Read 6: AACAAAAATGTTGTTATT

  1. Use these six sequence reads to create a sequence contig of this part of the H. sapiens genome.

  2. Translate the sequence contig in all possible reading frames.

  3. Go to the BLAST page of the National Center for Biotechnology Information, or NCBI and see if you can identify the gene of which this sequence is a part by using each of the reading frames as a query for protein–protein comparison (BLASTp).

Question 14.33

Some sizable regions of different chromosomes of the human genome are more than 99 percent nucleotide identical with one another. These regions were overlooked in the production of the draft genome sequence of the human genome because of their high level of similarity. Of the techniques discussed in this chapter, which would allow genome researchers to identify the existence of such duplicate regions?

Question 14.34

Some exons in the human genome are quite small (less than 75 bp long). Identification of such “microexons” is difficult because these distances are too short to reliably use ORF identification or codon bias to determine if small genomic sequences are truly part of an mRNA and a polypeptide. What techniques of “gene finding” can be used to try to assess if a given region of 75 bp constitutes an exon?

Question 14.35

You are studying proteins having roles in translation in the mouse. By BLAST analysis of the predicted proteins of the mouse genome, you identify a set of mouse genes that encode proteins with sequences similar to those of known eukaryotic translation-initiation factors. You are interested in determining the phenotypes associated with loss-of-function mutations of these genes.

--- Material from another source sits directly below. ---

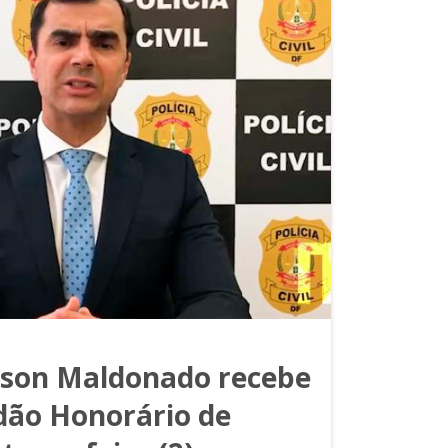
son Maldonado recebe
adão Honorário de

  1. Would you use forward- or reverse-genetics approaches to identify these mutations?

  2. Briefly outline two different approaches that you might use to look for loss-of-function phenotypes in one of these genes.

Question 14.36

The entire genome of the yeast Saccharomyces cerevisiae has been sequenced. This sequencing has led to the identification of all the open reading frames (ORFs, gene-size sequences with appropriate translational initiation and termination signals) in the genome. Some of these ORFs are previously known genes with established functions; however, the remainder are unassigned reading frames (URFs). To deduce the possible functions of the URFs, they are being systematically, one at a time, converted into null alleles by in vitro knockout techniques. The results are as follows:

15 percent are lethal when knocked out.

25 percent show some mutant phenotype (altered morphology, altered nutrition, and so forth).

60 percent show no detectable mutant phenotype at all and resemble wild type.

Explain the possible molecular-genetic basis of these three mutant categories, inventing examples where possible.

Question 14.37

Different strains of E. coli are responsible for enterohemorrhagic and urinary tract infections. Based on the differences between the benign K-12 strain and the enterohemorrhagic O157:H7 strain, would you predict that there are obvious genomic differences

  1. between K-12 and uropathogenic strains?

  2. between O157:H7 and uropathogenic strains?

  3. What might explain the observed pair-by-pair differences in genome content?

  4. How might the function of strain-specific genes be tested?